Restoration & Grading:

Restoration Philosophy:

This might be stating the obvious but I will mention it just in case – every pipe offered here is an estate pipe, meaning it was used at one point or another.

I will try to sum up my restoration philosophy and morals, but keep in mind that every restoration is approached very individually.

My main goal is always to do the pipe justice and to give it the best chance in its “second life” in a deliberately conservative way – the goal is to preserve originality, character, and history rather than to make a pipe look artificially new. I avoid unnecessary material removal, aggressive refinishing.

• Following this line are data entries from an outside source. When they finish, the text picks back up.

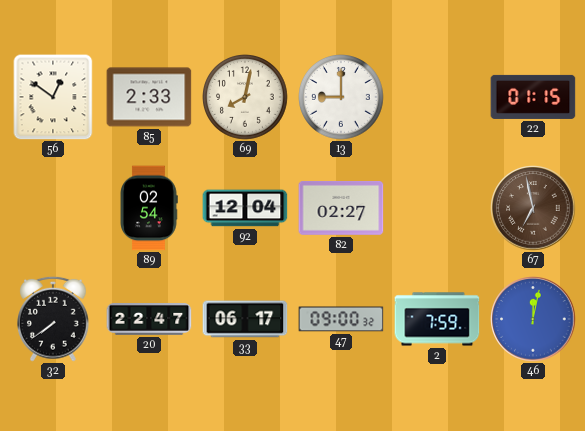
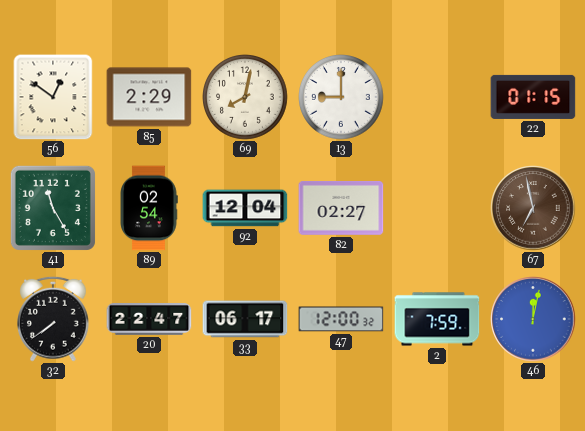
85: 2:33 -> 2:29
41: none -> 11:25
47: 09:00 -> 12:00
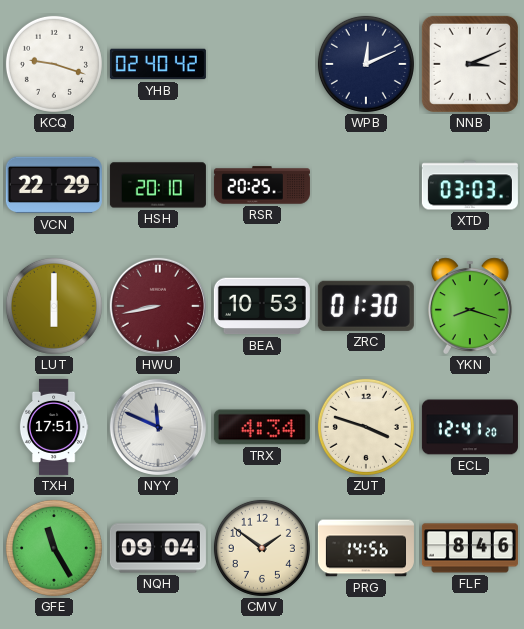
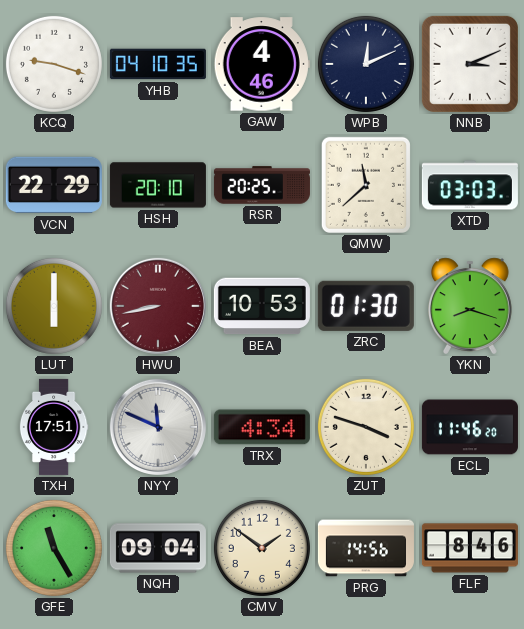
YHB: 02:40 -> 04:10
GAW: none -> 4:46
QMW: none -> 11:38
ECL: 12:41 -> 11:46
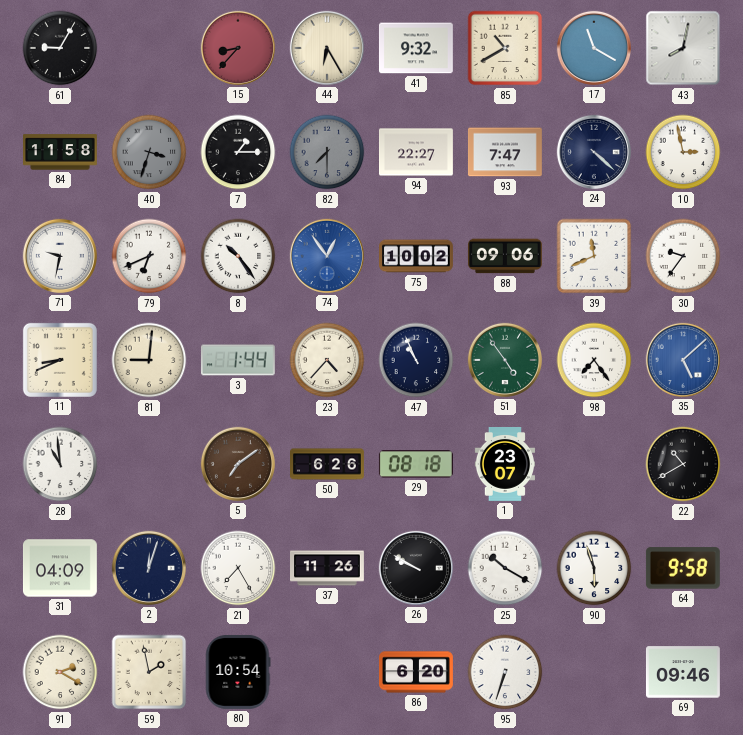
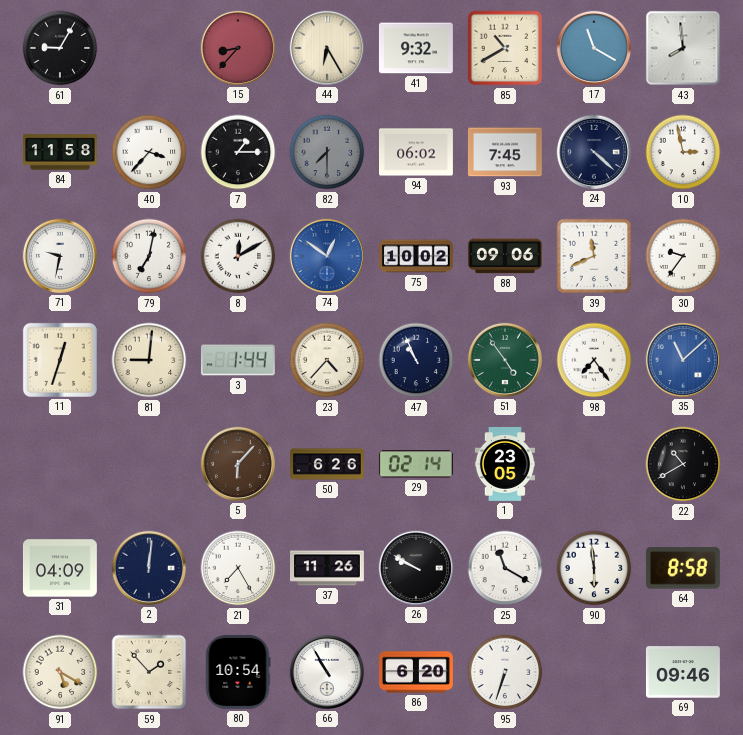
43: 8:02 -> 7:59
40: 3:33 -> 3:37
40 dial: grey -> white
94: 22:27 -> 06:02
93: 7:47 -> 7:45
79: 6:41 -> 7:02
8: 10:24 -> 12:10
74: 12:54 -> 12:51
11: 8:41 -> 12:33
35: 5:08 -> 11:08
28: 10:59 -> none
5: 7:09 -> 6:07
29: 08:18 -> 02:14
1: 23:07 -> 23:05
2: 12:03 -> 12:01
25: 10:20 -> 11:20
90: 5:57 -> 5:59
64: 9:58 -> 8:58
91: 2:20 -> 5:20
59: 1:58 -> 1:53
66: none -> 10:55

Like everything else those morals have their exceptions – if I am restoring pretty new pipe for example that is supposed to look “like new” and doesn’t have much historical value, I might fix some issues, which I will never touch on a 50+ years old pipe.

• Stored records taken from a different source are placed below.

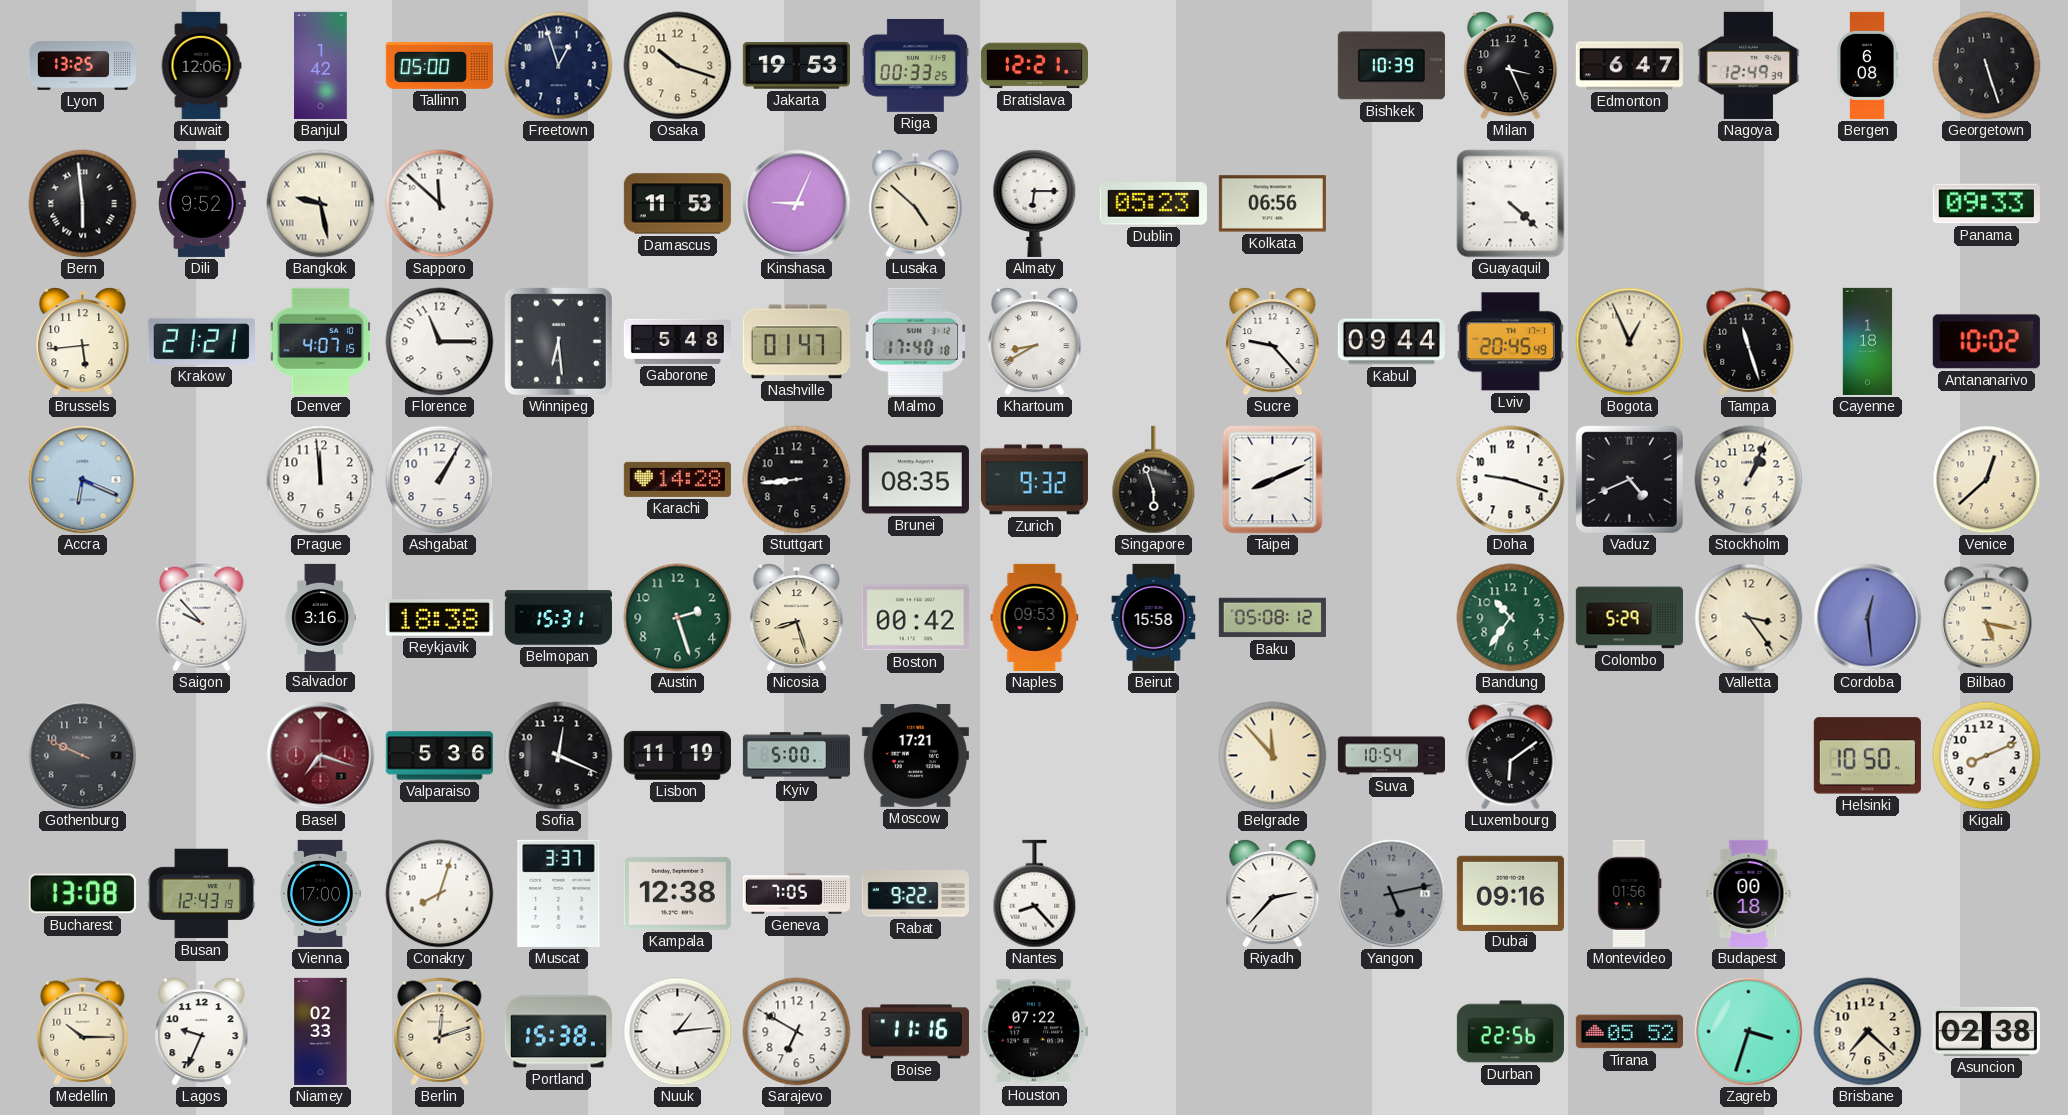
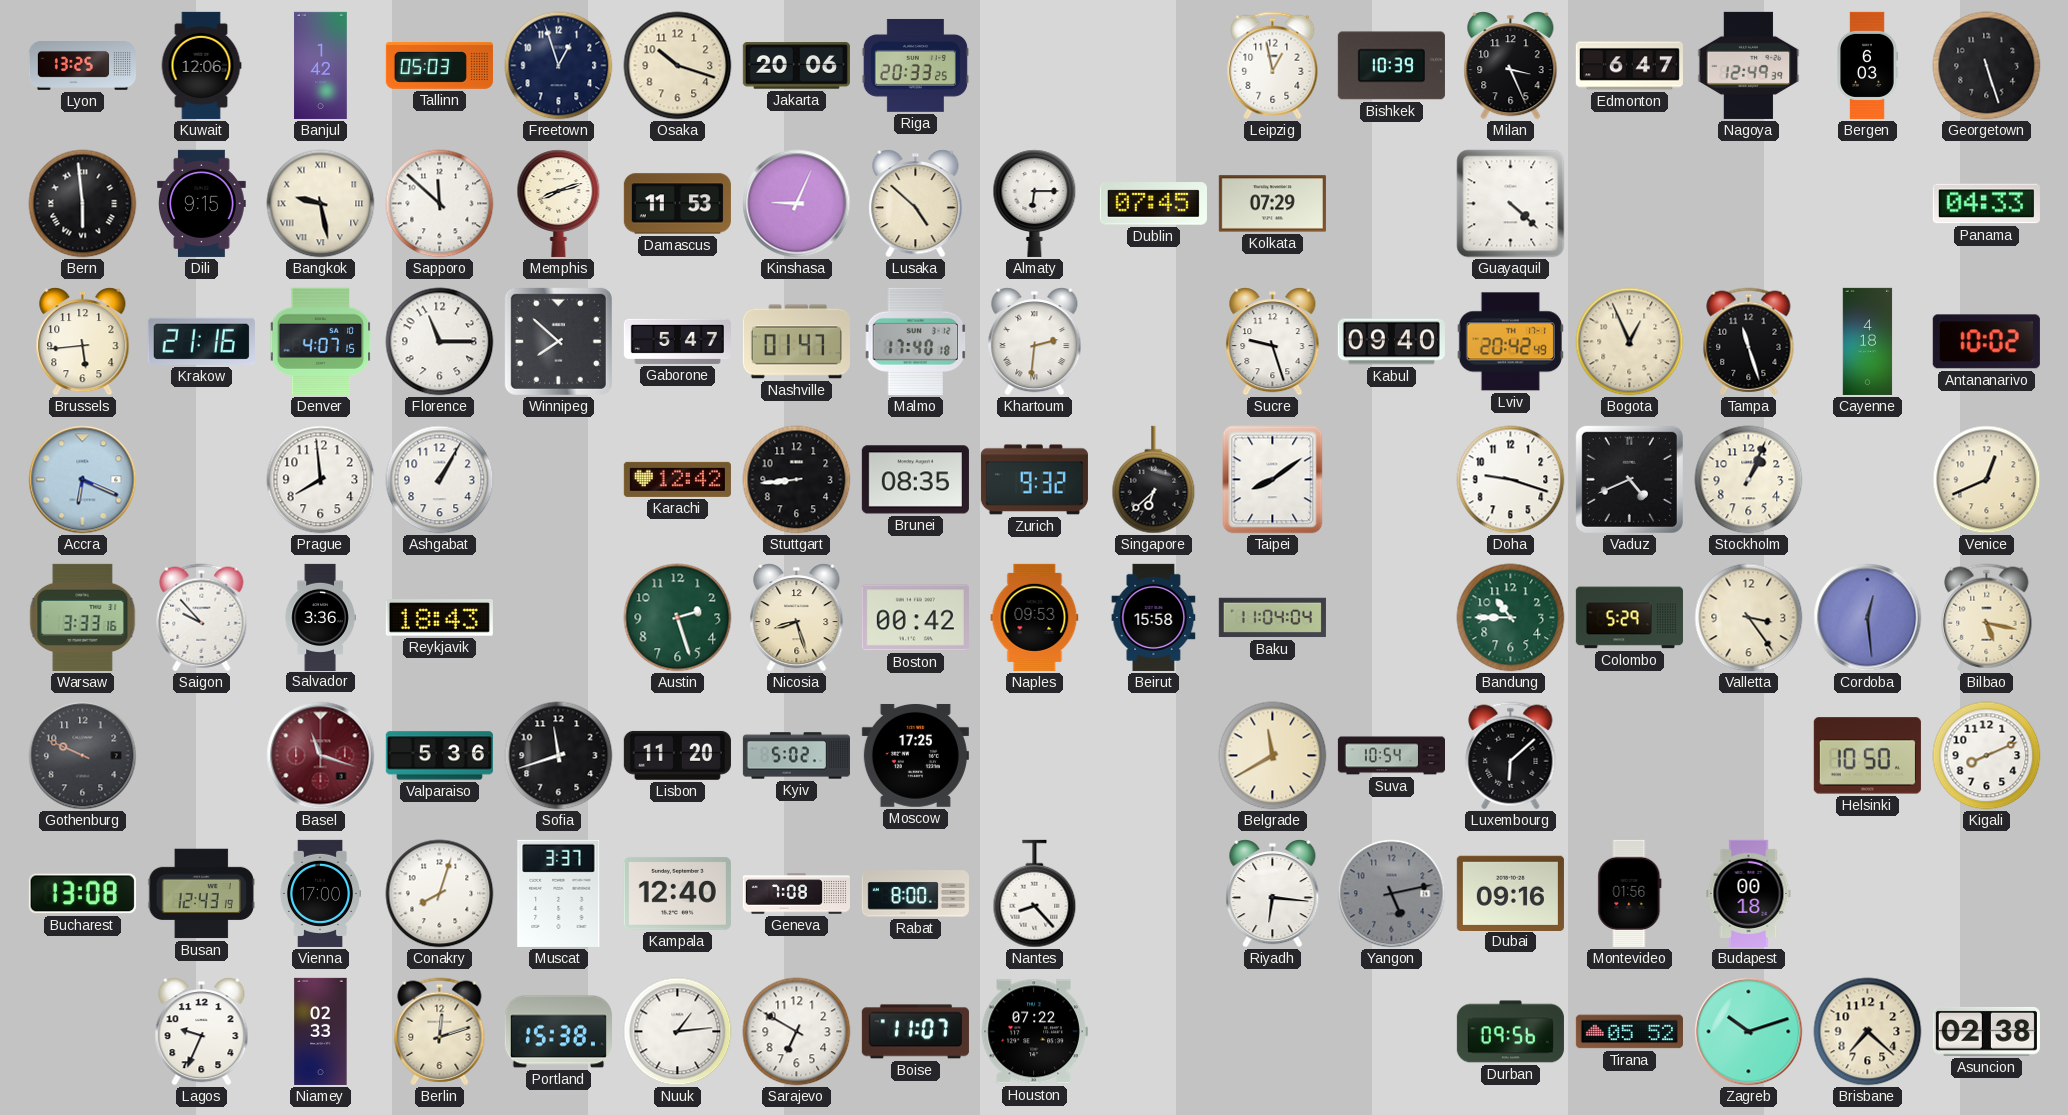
Tallinn: 05:00 -> 05:03
Jakarta: 19:53 -> 20:06
Riga: 00:33 -> 20:33
Bratislava: 12:21 -> none
Leipzig: none -> 12:58
Bergen: 6:08 -> 6:03
Dili: 9:52 -> 9:15
Memphis: none -> 8:12
Dublin: 05:23 -> 07:45
Kolkata: 06:56 -> 07:29
Panama: 09:33 -> 04:33
Krakow: 21:21 -> 21:16
Winnipeg: 6:29 -> 7:52
Gaborone: 5:48 -> 5:47
Khartoum: 8:40 -> 2:31
Sucre: 9:23 -> 9:27
Kabul: 09:44 -> 09:40
Lviv: 20:45 -> 20:42
Cayenne: 1:18 -> 4:18
Prague: 11:59 -> 7:59
Karachi: 14:28 -> 12:42
Singapore: 5:57 -> 6:38
Taipei: 8:11 -> 8:09
Venice: 12:38 -> 12:41
Warsaw: none -> 3:33
Salvador: 3:16 -> 3:36
Reykjavik: 18:38 -> 18:43
Belmopan: 15:31 -> none
Baku: 05:08 -> 11:04
Bandung: 10:36 -> 10:45
Basel: 7:18 -> 11:18
Sofia: 12:19 -> 11:42
Lisbon: 11:19 -> 11:20
Kyiv: 5:00 -> 5:02
Moscow: 17:21 -> 17:25
Belgrade: 11:53 -> 11:40
Luxembourg: 6:09 -> 6:08
Kampala: 12:38 -> 12:40
Geneva: 7:05 -> 7:08
Rabat: 9:22 -> 8:00
Riyadh: 2:37 -> 6:16
Medellin: 10:15 -> none
Boise: 11:16 -> 11:07
Durban: 22:56 -> 09:56
Zagreb: 3:33 -> 10:12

At the end of the day, a perfect restoration is one where no material was sanded away and the original stain was 100% preserved.

I still need to balance out the “best chance in life” and if I see that a pipe will benefit from a fix than it will lose, then I just do what I think is best for the pipe.

Grading Overview:

As you can see following those strict rules and morals means that my end results will never be the same, because pipes come to me in an array of different conditions.

This is why I created my Restoration Grading system.

Let me give you the basics then give the specific rules for every grade in order to be as transparent as possible.

Grade A pipes – completely restored pipes up to my standards and ready to smoke. These go from grade A1 to A5.

Grade B Pipes – the pipes in this grade didn’t make the cut and I decided not to restore them, for one reason or another. They are still inspected for major damage but not restored whatsoever. These are either grade B1 or B2.

Restoration Grades:

A1 – NOS and usnmoked pipes only

A2 – barely smoked pipes (less than 10 times) in practically as new condition

A3 – pipes in this grade will be very close to “as new” condition but some minor usage or restoration marks are allowed

A4 – some more obvious usage or restoration marks are allowed, but only cosmetic ones and they will be specifically mentioned and shown in photos. Still no repairs done on the pipes.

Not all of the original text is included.